# ABOUT THIS EXERCISE
Your job with the data below: print everything from the line that holds "secure image transfer" down to the line that holds "Emergency Department and has the potential to", ends included, exactly, and nothing else.

--- TASK INPUTS Enclosed Below ---

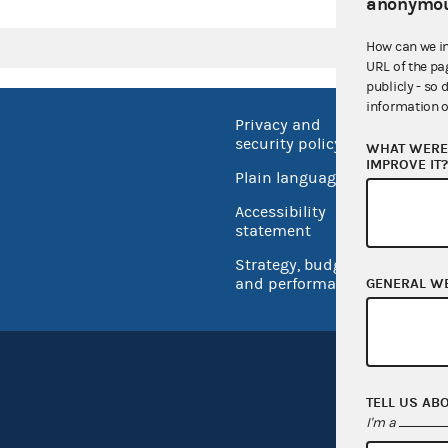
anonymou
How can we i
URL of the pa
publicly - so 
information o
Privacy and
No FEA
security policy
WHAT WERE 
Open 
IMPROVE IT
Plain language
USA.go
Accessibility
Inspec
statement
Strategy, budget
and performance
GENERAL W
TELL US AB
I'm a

--- End of Enclosed TASK INPUTS ---
--- TASK INPUTS Enclosed Below ---

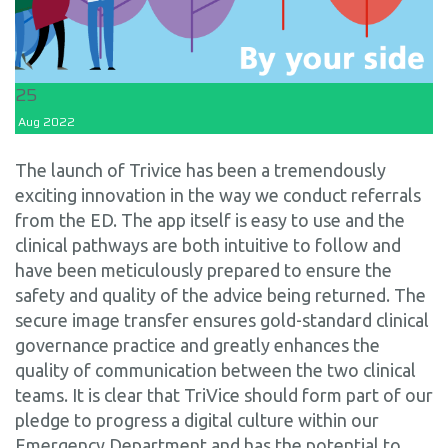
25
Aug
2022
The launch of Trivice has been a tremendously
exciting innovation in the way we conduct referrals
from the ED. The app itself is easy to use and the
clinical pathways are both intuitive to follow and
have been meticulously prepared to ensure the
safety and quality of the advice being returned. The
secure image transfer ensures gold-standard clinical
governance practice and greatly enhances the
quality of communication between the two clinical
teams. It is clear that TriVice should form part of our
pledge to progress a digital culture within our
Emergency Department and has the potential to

--- End of Enclosed TASK INPUTS ---

# OUTPUT OF THE TASK
secure image transfer ensures gold-standard clinical
governance practice and greatly enhances the
quality of communication between the two clinical
teams. It is clear that TriVice should form part of our
pledge to progress a digital culture within our
Emergency Department and has the potential to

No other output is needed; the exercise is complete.